**Exercise details:** Range to reproduce from the entries below: the line with "Je lezers kunnen zich rechtstreeks op hun", the line with "hebben snel toegang", and every line in between. Give them exactly and give nothing else.

[[ Data shown, beginning ]]

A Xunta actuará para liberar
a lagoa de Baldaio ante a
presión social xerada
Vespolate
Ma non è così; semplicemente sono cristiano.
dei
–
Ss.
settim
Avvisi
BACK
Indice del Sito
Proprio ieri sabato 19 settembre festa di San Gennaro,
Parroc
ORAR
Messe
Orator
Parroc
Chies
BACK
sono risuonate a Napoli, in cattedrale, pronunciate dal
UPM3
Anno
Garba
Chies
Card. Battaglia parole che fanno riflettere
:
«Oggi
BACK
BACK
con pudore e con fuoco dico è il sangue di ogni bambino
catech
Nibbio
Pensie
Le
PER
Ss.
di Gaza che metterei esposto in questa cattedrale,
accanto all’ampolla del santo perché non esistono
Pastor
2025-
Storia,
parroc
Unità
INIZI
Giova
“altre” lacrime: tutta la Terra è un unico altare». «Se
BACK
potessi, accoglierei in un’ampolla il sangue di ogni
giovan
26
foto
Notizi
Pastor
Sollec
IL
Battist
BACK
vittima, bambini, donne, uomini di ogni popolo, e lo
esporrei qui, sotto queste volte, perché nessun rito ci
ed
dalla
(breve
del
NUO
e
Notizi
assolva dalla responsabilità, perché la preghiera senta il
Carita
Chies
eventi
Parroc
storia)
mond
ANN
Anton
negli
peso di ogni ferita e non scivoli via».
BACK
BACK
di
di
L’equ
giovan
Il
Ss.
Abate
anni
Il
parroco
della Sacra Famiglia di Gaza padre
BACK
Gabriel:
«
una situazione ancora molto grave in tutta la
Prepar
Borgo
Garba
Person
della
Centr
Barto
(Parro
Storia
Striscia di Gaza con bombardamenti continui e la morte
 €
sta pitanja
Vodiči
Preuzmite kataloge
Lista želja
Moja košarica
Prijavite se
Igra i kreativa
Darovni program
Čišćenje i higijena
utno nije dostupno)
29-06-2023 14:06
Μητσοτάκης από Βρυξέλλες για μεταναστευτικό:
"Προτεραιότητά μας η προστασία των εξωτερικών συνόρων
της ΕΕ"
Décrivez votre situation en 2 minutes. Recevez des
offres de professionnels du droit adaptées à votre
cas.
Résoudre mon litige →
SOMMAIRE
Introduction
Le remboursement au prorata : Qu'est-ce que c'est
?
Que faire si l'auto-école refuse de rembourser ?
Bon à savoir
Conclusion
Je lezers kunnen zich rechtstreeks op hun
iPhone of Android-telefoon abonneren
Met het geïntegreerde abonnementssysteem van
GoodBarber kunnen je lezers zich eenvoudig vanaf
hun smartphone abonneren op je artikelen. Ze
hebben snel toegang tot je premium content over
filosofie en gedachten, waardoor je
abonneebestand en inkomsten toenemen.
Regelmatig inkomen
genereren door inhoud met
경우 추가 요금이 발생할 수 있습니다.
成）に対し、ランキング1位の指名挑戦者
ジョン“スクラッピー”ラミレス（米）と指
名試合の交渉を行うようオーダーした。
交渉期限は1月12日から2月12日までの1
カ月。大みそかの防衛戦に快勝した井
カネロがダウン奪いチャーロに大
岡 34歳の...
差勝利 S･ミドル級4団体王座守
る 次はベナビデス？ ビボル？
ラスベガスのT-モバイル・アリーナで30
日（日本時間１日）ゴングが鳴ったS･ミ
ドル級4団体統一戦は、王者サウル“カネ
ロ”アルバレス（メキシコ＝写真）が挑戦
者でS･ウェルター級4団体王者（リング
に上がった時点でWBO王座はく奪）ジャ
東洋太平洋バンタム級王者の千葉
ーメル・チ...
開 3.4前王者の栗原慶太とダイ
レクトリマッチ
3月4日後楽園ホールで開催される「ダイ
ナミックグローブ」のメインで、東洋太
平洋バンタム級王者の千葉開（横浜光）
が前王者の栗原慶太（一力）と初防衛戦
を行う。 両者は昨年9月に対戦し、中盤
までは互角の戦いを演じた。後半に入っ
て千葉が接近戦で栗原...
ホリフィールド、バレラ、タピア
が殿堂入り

[[ Data shown, end ]]

**Answer:**
Je lezers kunnen zich rechtstreeks op hun
iPhone of Android-telefoon abonneren
Met het geïntegreerde abonnementssysteem van
GoodBarber kunnen je lezers zich eenvoudig vanaf
hun smartphone abonneren op je artikelen. Ze
hebben snel toegang tot je premium content over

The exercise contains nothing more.